# To doc about Kenpo and Wing Chun



## camilyon (Dec 27, 2004)

Doc,
camilyon here. What are the differences and comparisons between (non-motion)Kenpo's concepts (specifically SL-4's and Karate Connection's concepts) and the concepts of Wing Chun?

Also, what's the difference between SL-4's kenpo and Karate Connection's kenpo?

Thanks


----------



## Doc (Jan 23, 2005)

camilyon said:
			
		

> Doc,
> camilyon here. What are the differences and comparisons between (non-motion)Kenpo's concepts (specifically SL-4's and Karate Connection's concepts) and the concepts of Wing Chun?
> 
> Also, what's the difference between SL-4's kenpo and Karate Connection's kenpo?
> ...


Actually Karate Connection would be classified as a motion kenpo interpretation of older material simplified for its curriculum. SL-4 is a different animal based on true science and anatomy. I have never studied Wing Chun so my understanding would be limited at best, although some of the blocking concepts are found in SubLevel Four Kenpo (which for the record is EPAK based on anatomy and science instead of motion)


----------



## N.Somerville (Jan 25, 2005)

Master Chapel would love to know your thoughts on The karate connection material and your thoughts on Kyuho jitsu materal, please feel free to email me if you like...


----------



## camilyon (Mar 12, 2005)

Thank's doc that helped much.:asian:


----------



## camilyon (Mar 12, 2005)

I understand that the SL-4 relation to Taijiquan "debate" has been beaten with a stick but I just need to understand a few things. Does SL-4 curriculum teach any qigong/standing meditation etc? Are there health benefits like those of Chinese internal arts (does it stretch/strengthen internal ligaments, tendons, small muscles and organs)? And as of your understanding, what is the difference between SL-4 and Bujinkan's unarmed art? Thank you.:asian:


----------



## Doc (Mar 12, 2005)

camilyon said:
			
		

> I understand that the SL-4 relation to Taijiquan "debate" has been beaten with a stick but I just need to understand a few things. Does SL-4 curriculum teach any qigong/standing meditation etc?

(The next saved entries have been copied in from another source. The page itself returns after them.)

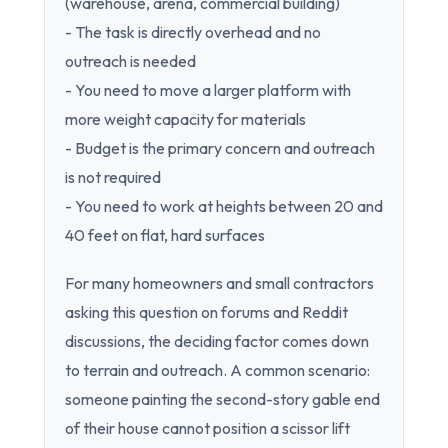
(warehouse, arena, commercial building)
- The task is directly overhead and no
outreach is needed
- You need to move a larger platform with
more weight capacity for materials
- Budget is the primary concern and outreach
is not required
- You need to work at heights between 20 and
40 feet on flat, hard surfaces
For many homeowners and small contractors
asking this question on forums and Reddit
discussions, the deciding factor comes down
to terrain and outreach. A common scenario:
someone painting the second-story gable end
of their house cannot position a scissor lift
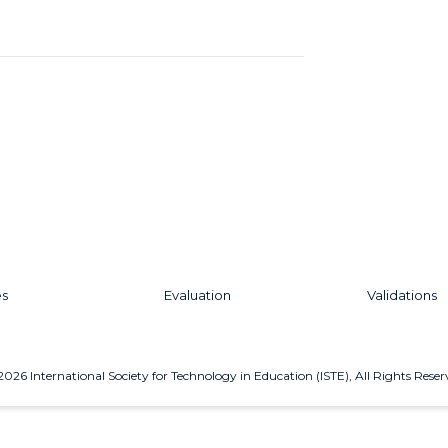
es
Evaluation
Validations
2026
International Society for Technology in Education (ISTE), All Rights Reser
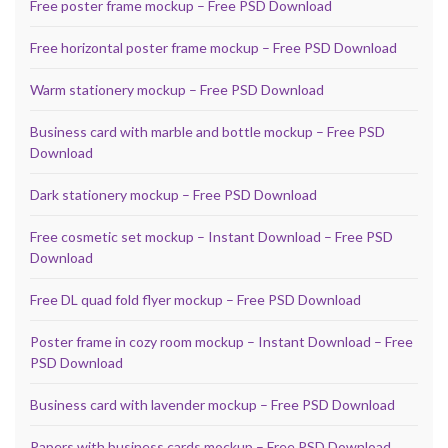
Free poster frame mockup – Free PSD Download
Free horizontal poster frame mockup – Free PSD Download
Warm stationery mockup – Free PSD Download
Business card with marble and bottle mockup – Free PSD
Download
Dark stationery mockup – Free PSD Download
Free cosmetic set mockup – Instant Download – Free PSD
Download
Free DL quad fold flyer mockup – Free PSD Download
Poster frame in cozy room mockup – Instant Download – Free
PSD Download
Business card with lavender mockup – Free PSD Download
Papers with business cards mockup – Free PSD Download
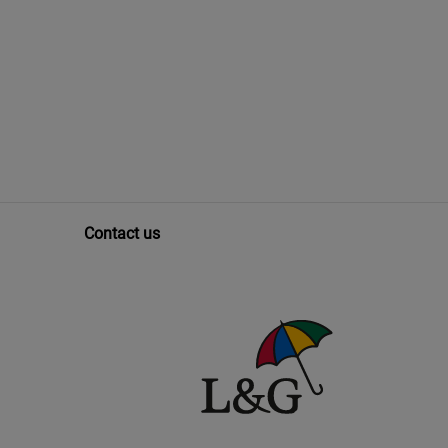
Contact us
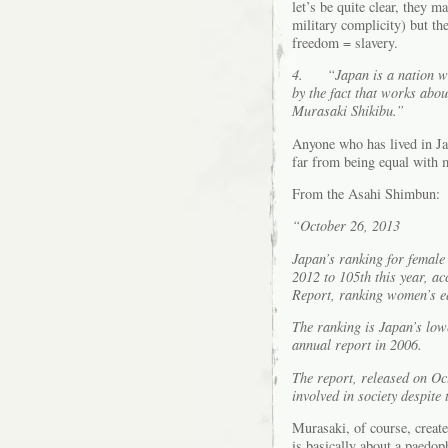
let’s be quite clear, they m
military complicity) but th
freedom = slavery.
4.
“Japan is a nation w
by the fact that works abo
Murasaki Shikibu.”
Anyone who has lived in Ja
far from being equal with 
From the Asahi Shimbun:
“October 26, 2013
Japan’s ranking for female 
2012 to 105th this year, a
Report, ranking women’s eq
The ranking is Japan’s low
annual report in 2006.
The report, released on Oc
involved in society despite 
Murasaki, of course, create
is basically about a paedop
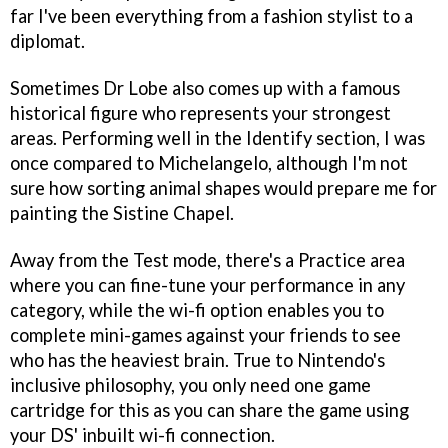
far I've been everything from a fashion stylist to a
diplomat.
Sometimes Dr Lobe also comes up with a famous
historical figure who represents your strongest
areas. Performing well in the Identify section, I was
once compared to Michelangelo, although I'm not
sure how sorting animal shapes would prepare me for
painting the Sistine Chapel.
Away from the Test mode, there's a Practice area
where you can fine-tune your performance in any
category, while the wi-fi option enables you to
complete mini-games against your friends to see
who has the heaviest brain. True to Nintendo's
inclusive philosophy, you only need one game
cartridge for this as you can share the game using
your DS' inbuilt wi-fi connection.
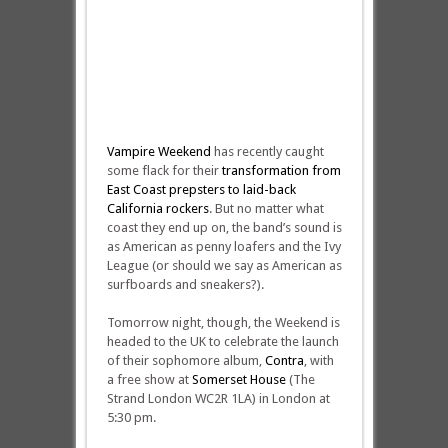
Vampire Weekend
has recently caught
some flack for their
transformation from
East Coast prepsters to laid-back
California rockers
. But no matter what
coast they end up on, the band’s sound is
as American as penny loafers and the Ivy
League (or should we say as American as
surfboards and sneakers?).
Tomorrow night, though, the Weekend is
headed to the UK to celebrate the launch
of their sophomore album,
Contra
, with
a free show at
Somerset House
(The
Strand London WC2R 1LA) in London at
5:30 pm.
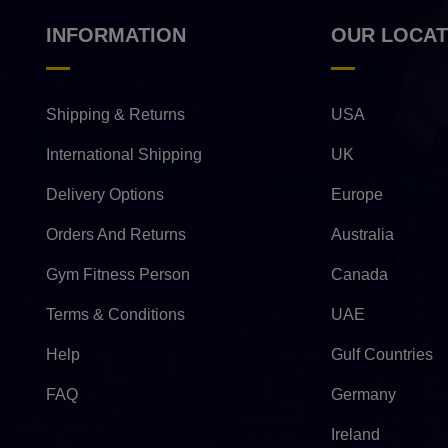
INFORMATION
OUR LOCAT
Shipping & Returns
USA
International Shipping
UK
Delivery Options
Europe
Orders And Returns
Australia
Gym Fitness Person
Canada
Terms & Conditions
UAE
Help
Gulf Countries
FAQ
Germany
Ireland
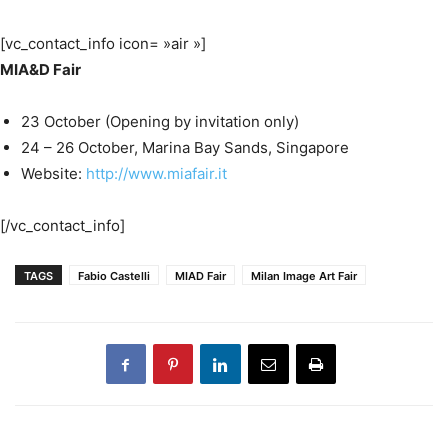
[vc_contact_info icon= »air »]
MIA&D Fair
23 October (Opening by invitation only)
24 – 26 October, Marina Bay Sands, Singapore
Website:
http://www.miafair.it
[/vc_contact_info]
TAGS
Fabio Castelli
MIAD Fair
Milan Image Art Fair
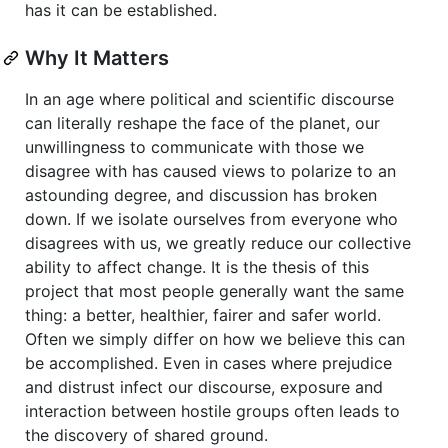
has it can be established.
Why It Matters
In an age where political and scientific discourse
can literally reshape the face of the planet, our
unwillingness to communicate with those we
disagree with has caused views to polarize to an
astounding degree, and discussion has broken
down. If we isolate ourselves from everyone who
disagrees with us, we greatly reduce our collective
ability to affect change. It is the thesis of this
project that most people generally want the same
thing: a better, healthier, fairer and safer world.
Often we simply differ on how we believe this can
be accomplished. Even in cases where prejudice
and distrust infect our discourse, exposure and
interaction between hostile groups often leads to
the discovery of shared ground.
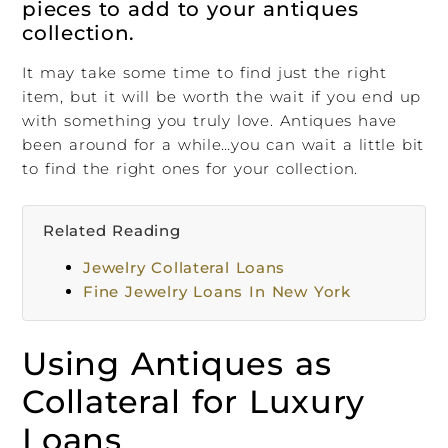
pieces to add to your antiques
collection.
It may take some time to find just the right
item, but it will be worth the wait if you end up
with something you truly love. Antiques have
been around for a while…you can wait a little bit
to find the right ones for your collection.
Related Reading
Jewelry Collateral Loans
Fine Jewelry Loans In New York
Using Antiques as
Collateral for Luxury
Loans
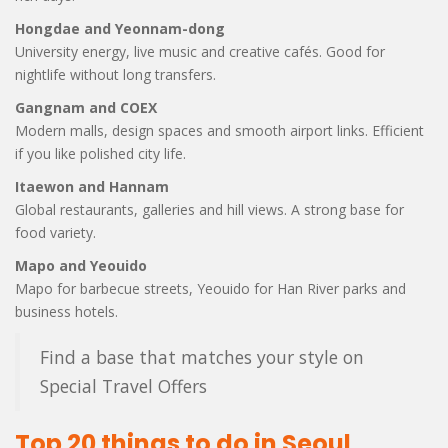
Hongdae and Yeonnam-dong
University energy, live music and creative cafés. Good for
nightlife without long transfers.
Gangnam and COEX
Modern malls, design spaces and smooth airport links. Efficient
if you like polished city life.
Itaewon and Hannam
Global restaurants, galleries and hill views. A strong base for
food variety.
Mapo and Yeouido
Mapo for barbecue streets, Yeouido for Han River parks and
business hotels.
Find a base that matches your style on
Special Travel Offers
Top 20 things to do in Seoul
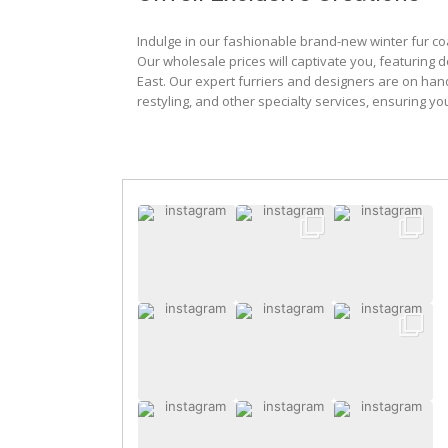
Indulge in our fashionable brand-new winter fur co
Our wholesale prices will captivate you, featuring 
East. Our expert furriers and designers are on han
restyling, and other specialty services, ensuring yo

Not as you understand it. What we do is a modern interpretation with the emphasis on functional application, sans cultural accoutrements. We utilize SET Training, (Singular Execution) in a manner that produces the same results while focusing on application, as opposed to exercises totally unrelated to physical execution.


> Are there health benefits like those of Chinese internal arts (does it stretch/strengthen internal ligaments, tendons, small muscles and organs)?


The benefits are the same, and allow and old fat man to remain, fast and strong, with internal energy.


> And as of your understanding, what is the difference between SL-4 and Bujinkan's unarmed art? Thank you.:asian:


I have no knowledge of this "art."


----------